We can take a look into the files in the volume (in a hacky way [3]) to verify the contents:

➤ docker run -it \
  --mount source=virtualenv,target=/root/.virtualenv \
  docker-data-persistence \
  find /root/.virtualenv/my_env/bin

/root/.virtualenv/my_env/bin
/root/.virtualenv/my_env/bin/python3
/root/.virtualenv/my_env/bin/activate.csh
/root/.virtualenv/my_env/bin/easy_install-3.7
/root/.virtualenv/my_env/bin/python
/root/.virtualenv/my_env/bin/python-config
/root/.virtualenv/my_env/bin/easy_install
/root/.virtualenv/my_env/bin/python3.7
/root/.virtualenv/my_env/bin/activate
/root/.virtualenv/my_env/bin/pip
/root/.virtualenv/my_env/bin/activate.fish
/root/.virtualenv/my_env/bin/pip3
/root/.virtualenv/my_env/bin/wheel
/root/.virtualenv/my_env/bin/activate_this.py
/root/.virtualenv/my_env/bin/pip3.7

5. Delete the volume

To delete the volume, we can use docker volume rm <volume-name>. However, you can't delete a volume when there is a container that uses it, even if the container has exited.

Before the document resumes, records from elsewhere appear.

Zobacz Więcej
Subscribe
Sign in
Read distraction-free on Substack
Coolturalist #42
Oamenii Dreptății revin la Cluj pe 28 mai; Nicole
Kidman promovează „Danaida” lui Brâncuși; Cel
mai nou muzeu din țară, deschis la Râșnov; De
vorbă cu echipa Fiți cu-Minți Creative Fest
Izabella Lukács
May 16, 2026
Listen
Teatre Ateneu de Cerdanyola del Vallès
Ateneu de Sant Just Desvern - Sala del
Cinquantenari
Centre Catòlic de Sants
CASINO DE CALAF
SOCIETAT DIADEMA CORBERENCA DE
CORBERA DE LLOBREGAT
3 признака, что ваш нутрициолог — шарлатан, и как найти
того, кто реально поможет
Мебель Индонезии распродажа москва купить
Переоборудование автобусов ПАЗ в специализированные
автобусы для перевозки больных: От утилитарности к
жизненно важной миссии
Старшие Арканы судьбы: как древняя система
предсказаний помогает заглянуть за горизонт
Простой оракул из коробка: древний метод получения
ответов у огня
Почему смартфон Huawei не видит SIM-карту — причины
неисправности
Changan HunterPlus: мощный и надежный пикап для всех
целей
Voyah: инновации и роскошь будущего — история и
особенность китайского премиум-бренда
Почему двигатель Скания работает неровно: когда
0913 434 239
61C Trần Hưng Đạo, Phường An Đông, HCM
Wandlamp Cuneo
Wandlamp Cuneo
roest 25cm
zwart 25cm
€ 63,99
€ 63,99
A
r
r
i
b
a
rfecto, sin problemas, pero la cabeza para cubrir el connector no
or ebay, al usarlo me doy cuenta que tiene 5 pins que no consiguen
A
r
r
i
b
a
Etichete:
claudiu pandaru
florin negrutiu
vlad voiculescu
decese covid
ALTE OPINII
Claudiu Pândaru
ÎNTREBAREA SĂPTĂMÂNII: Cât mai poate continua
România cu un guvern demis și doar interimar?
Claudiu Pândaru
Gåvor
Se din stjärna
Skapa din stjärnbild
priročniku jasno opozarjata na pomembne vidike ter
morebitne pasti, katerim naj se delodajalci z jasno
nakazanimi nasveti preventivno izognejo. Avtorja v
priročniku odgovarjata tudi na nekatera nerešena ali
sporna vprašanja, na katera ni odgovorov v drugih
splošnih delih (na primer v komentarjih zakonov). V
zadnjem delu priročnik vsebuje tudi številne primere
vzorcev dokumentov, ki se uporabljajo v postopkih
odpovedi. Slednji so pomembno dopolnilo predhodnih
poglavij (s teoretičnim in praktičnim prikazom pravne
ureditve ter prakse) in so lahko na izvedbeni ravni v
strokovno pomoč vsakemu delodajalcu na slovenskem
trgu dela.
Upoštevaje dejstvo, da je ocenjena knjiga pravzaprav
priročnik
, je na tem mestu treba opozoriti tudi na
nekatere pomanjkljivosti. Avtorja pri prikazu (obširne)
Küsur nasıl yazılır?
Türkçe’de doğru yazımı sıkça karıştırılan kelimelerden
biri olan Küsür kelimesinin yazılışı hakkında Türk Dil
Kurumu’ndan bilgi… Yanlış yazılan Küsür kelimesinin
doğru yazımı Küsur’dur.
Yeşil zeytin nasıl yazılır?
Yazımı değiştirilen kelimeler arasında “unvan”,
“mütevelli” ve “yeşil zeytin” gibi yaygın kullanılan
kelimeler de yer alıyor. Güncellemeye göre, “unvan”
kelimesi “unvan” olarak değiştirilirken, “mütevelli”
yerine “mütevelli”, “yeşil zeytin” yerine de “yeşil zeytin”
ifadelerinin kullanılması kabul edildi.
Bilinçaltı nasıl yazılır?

➤ docker volume rm virtualenv
Error response from daemon: remove virtualenv: volume is in use - [dc4425b806a67a9002d68703cdd9854feba44e43d591278b4eb2869f43c0da6d]

References

Top comments (5)

Praveen Bisht • Sep 20 '19

Hi, thanks for your article

Can we store multiple containers data in one volume.

Container1
-- Folder
   -- File1.json
   -- File2.json

Container2
-- Folder
   -- File1.json
   -- File2.json

This is what we currently have, it's essentailly that files gets written in each containers by the end user of the app, and there is this one container with our backend that has to scan all the files and show them in file manager as nested structure. So we want to make these containers independent of user generated data and scanning the shared volume would be much more easier for us.

Can we do it like this

Shared Volume
-- Container1Data
   -- Folder
      -- File1.json
      -- File2.json
-- Container2Data
   -- Folder
      -- File1.json
      -- File2.json

kozelm007 • Jul 3 '19

Hi Liu. Thanks for your explanation, helped me lot as I'm pretty new in Docker. Just wondering if the volume is persistent in case of switching computer off/on?